What Keeps them Going? The Story of A Family Dealing with Stroke

Lillian FAUSTINO LAO, Melody DUMANHUG, Maria Elinore ALBA-CONCHA and Rex CARBONILLA

Department of Family and Community Medicine, Davao Medical Center, Davao City, Philippines
‘The family is one of natures masterpieces’
– George Santayana


Introduction

Stroke is the second leading cause of death globally.1 This disease has also continued to rise in the Philippines. Stroke leaves patients debilitated, the consequence of which is functional impairment that results in ongoing suffering for the patient and the family As physicians, we bear witness to the physical discomfort caused by the disease as well as the emotional, social and economic consequences it causes. This makes us ask ourselves: ‘How do patients and families cope?’
This article uses a family health case history model to present some of the issues raised by this disease from a patient-centred approach and how their medical care is integrated into this.
Mr KH, a 72-year-old, Japanese man was diagnosed with hypertension in 1986. He was also noted to be an alcoholic. He was a non-smoker. His blood pressure was controlled with perindopril 4 mg once daily, averaging 130/80, but with a BP range of 130/80–180/120.
He was apparently well until December 13, 2002 when he noted numbness of both feet, which he ignored. The following day, he was found unconscious on the floor of his home. He was admitted to ICU, at a nearby hospital where he remained for a month, requiring mechanical ventilation until a tracheostomy tube was inserted.
Due to financial constraints, he was transferred to a government facility The initial diagnosis was that of cerebrovascular accident (CVA), right temporal lobe non-hemorrhagic infarct, lacunar infarct, left centrum semiovale; aspiration and nosocomial pneumonia; hypertensive ischemic cardiovascular disease (CVD); and ischemic cardiomyopathy.
Physical examination on transfer revealed a stuporous patient with stable vital signs.
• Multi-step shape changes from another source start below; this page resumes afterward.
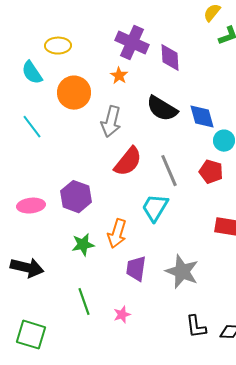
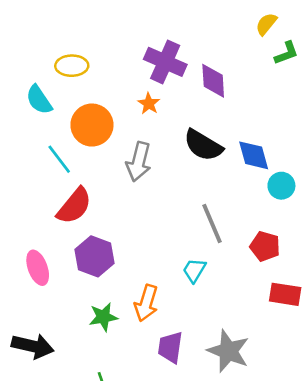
cyan line: (32, 127) -> (59, 159), moved
red semicircle: (128, 162) -> (74, 206), moved
red pentagon: (211, 172) -> (265, 246), moved
pink ellipse: (31, 206) -> (38, 268), turned 76
cyan trapezoid: (155, 208) -> (194, 270), size x0.7

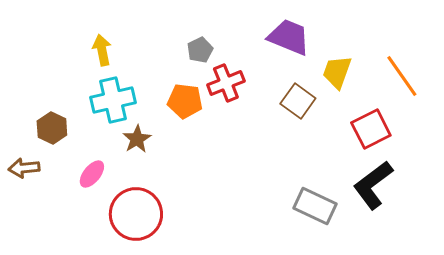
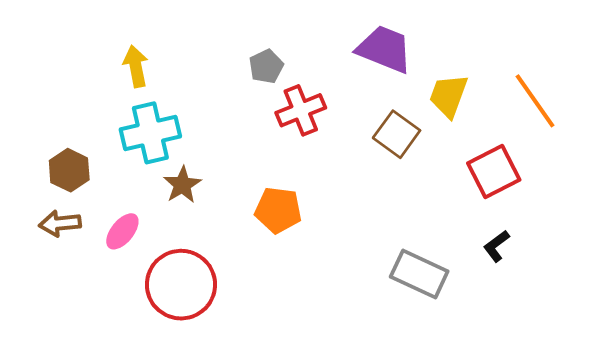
orange pentagon: (185, 101) -> (278, 210), moved
brown arrow: (24, 168) -> (60, 223), moved
black L-shape: (373, 185) -> (496, 246), size x0.5

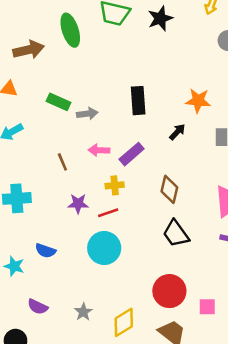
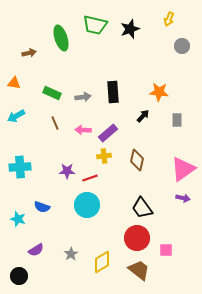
brown arrow: (29, 50) -> (29, 53), size x0.6
gray arrow: (87, 114) -> (83, 97), moved
brown line: (62, 162) -> (55, 123), moved
yellow cross: (115, 185) -> (104, 156), moved
black trapezoid: (176, 234) -> (142, 208), moved
purple semicircle: (38, 307) -> (36, 250), turned -56

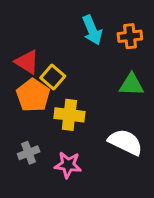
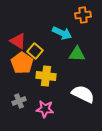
cyan arrow: (92, 30) -> (62, 33), moved, turned -42
orange cross: (130, 36) -> (83, 15), moved
green triangle: (131, 85) -> (77, 54), moved

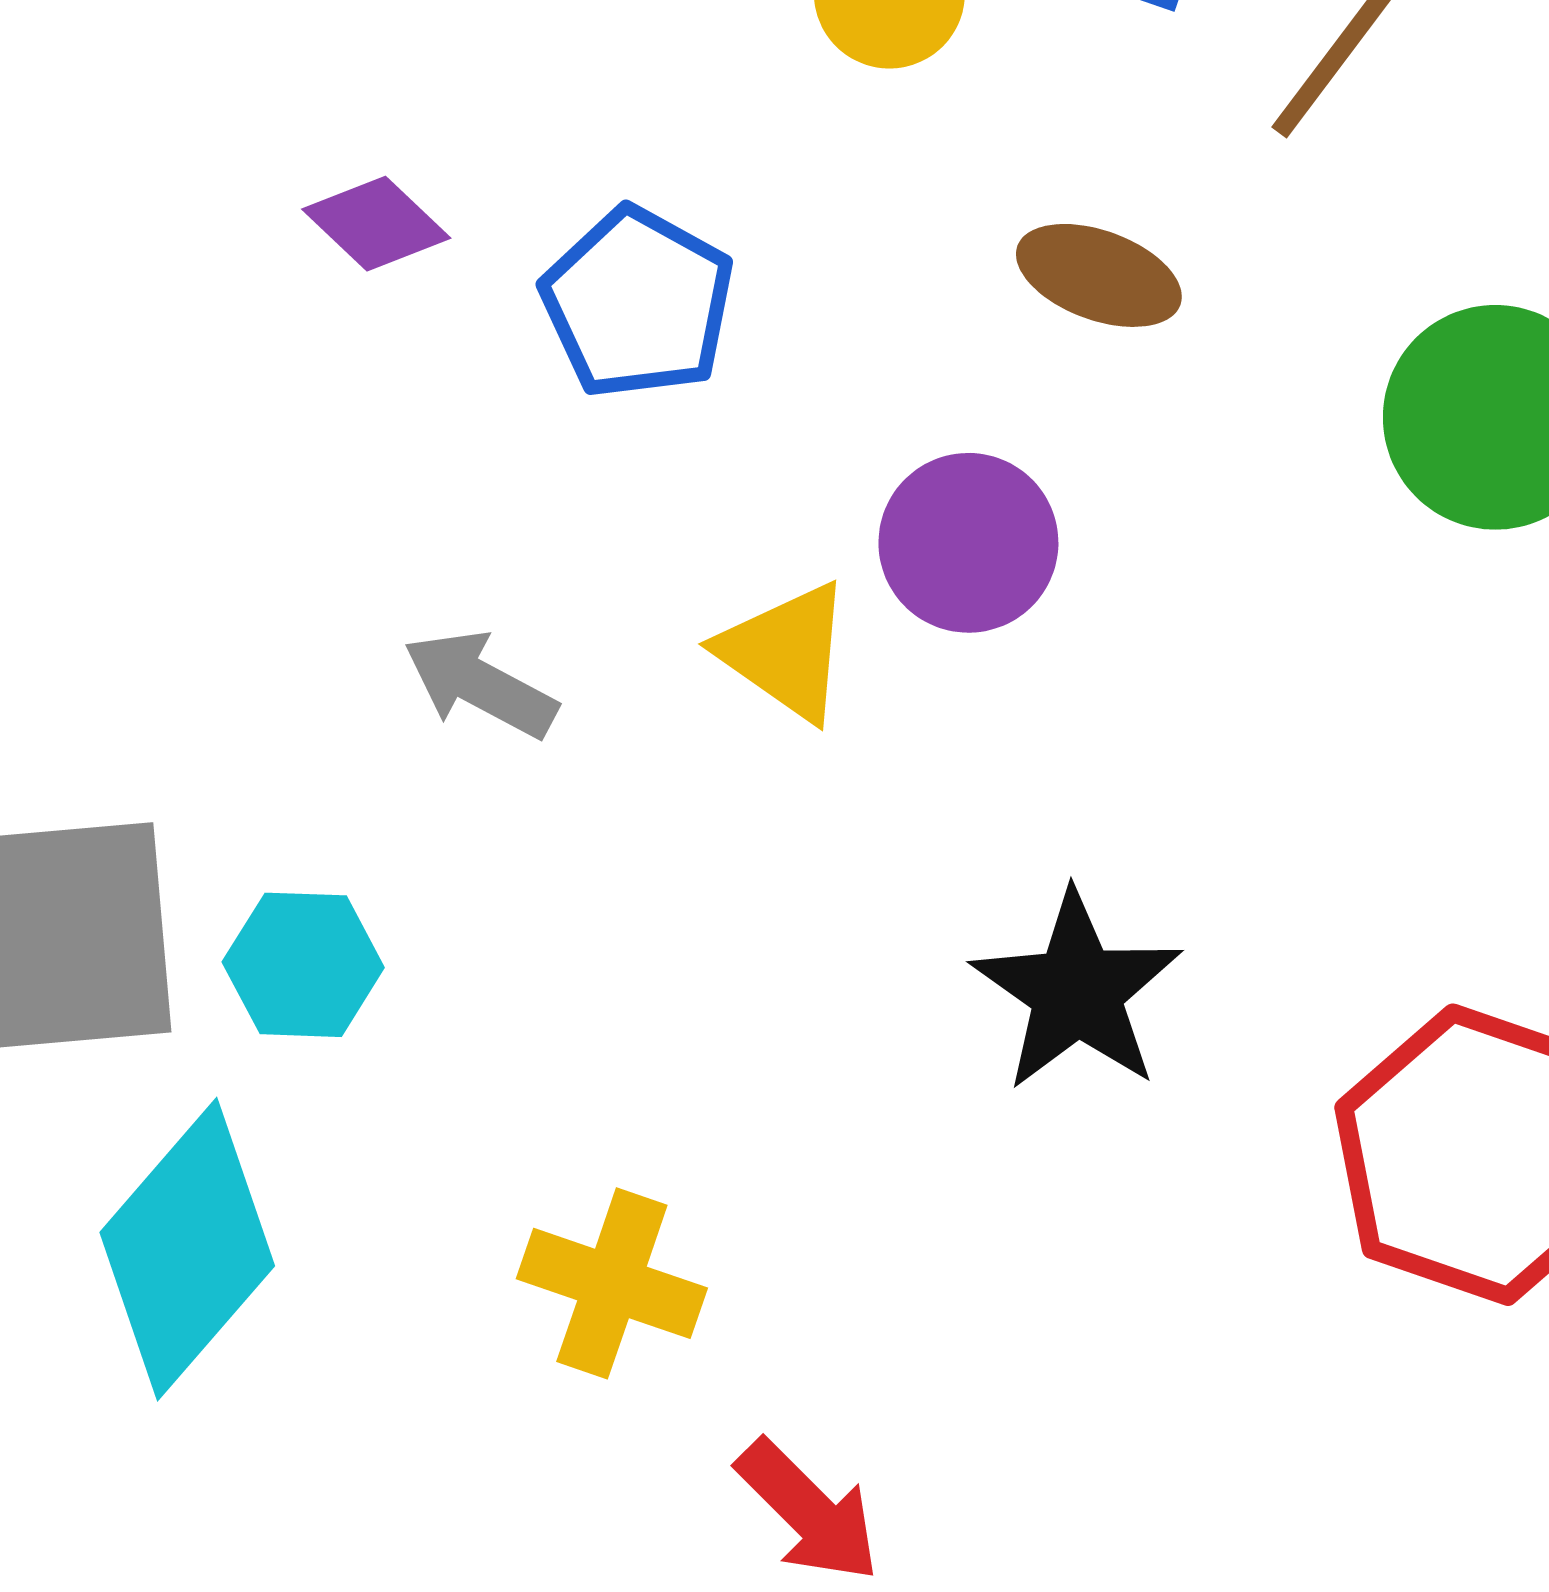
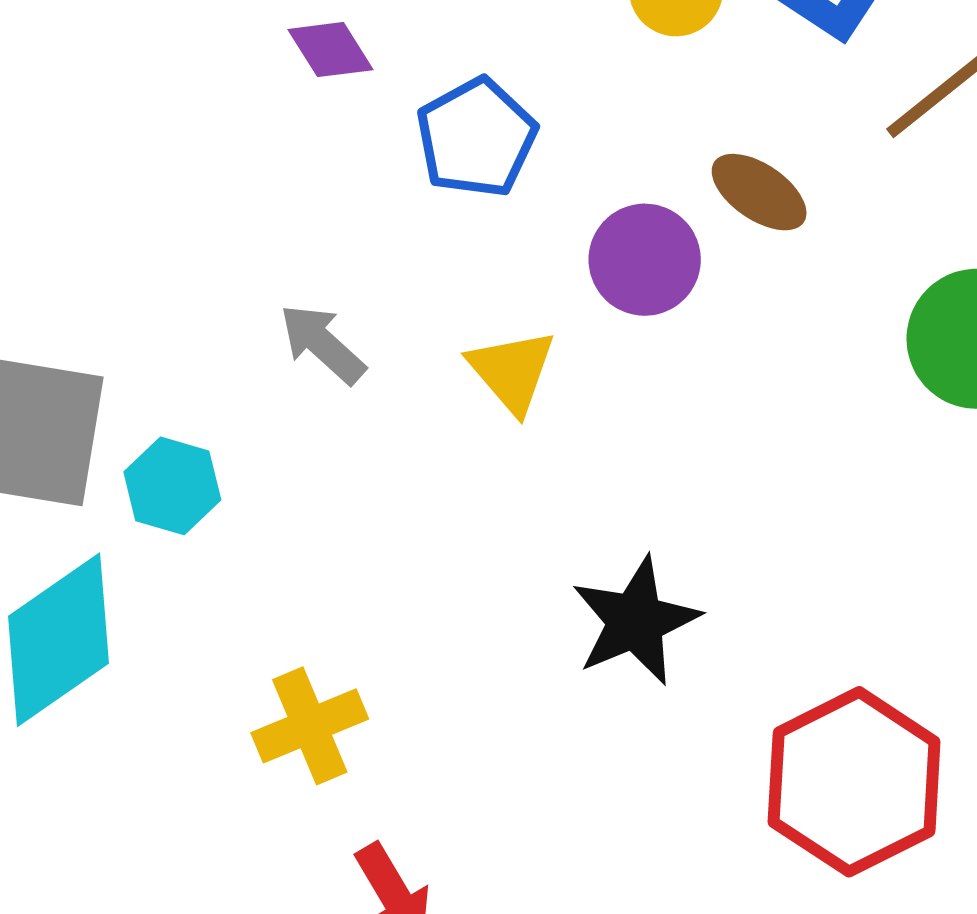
purple circle: (968, 543) -> (645, 260), moved
yellow cross: (612, 1283) -> (310, 726), turned 34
Neurology-wise, extraocular muscle movements (EOMs) were full, there was no nystagmus, no facial assymetry but with absent gag reflex, weakness on all extremities, more prominent on the left, with incontinence and best verbal response was with eye-opening.


Snapshot of the family

KH’s family is a small, inter-racial, unilaterally extended and non-hierarchical. Looking at the genogram in Fig. 1, we see that our patient, a Japanese divorcee, remarried Cory, a 42-year old Filipina and they had a son Yoshi, who was 13 years old at the time of the stroke. Cory’s niece, Daisy, 16 years old, was also living with them. Not much is known about KH’s family except that his father was also a divorcee and that he lived with his father and stepmother. Cory on the other hand is the third in a sibling-set of seven. The hereditary/familial illnesses present in the families are also highlighted in the genogram. Prior to the illness, KH was the family’s sole breadwinner and decision-maker, while Cory was the main caregiver. After the stroke, Cory had to assume both roles.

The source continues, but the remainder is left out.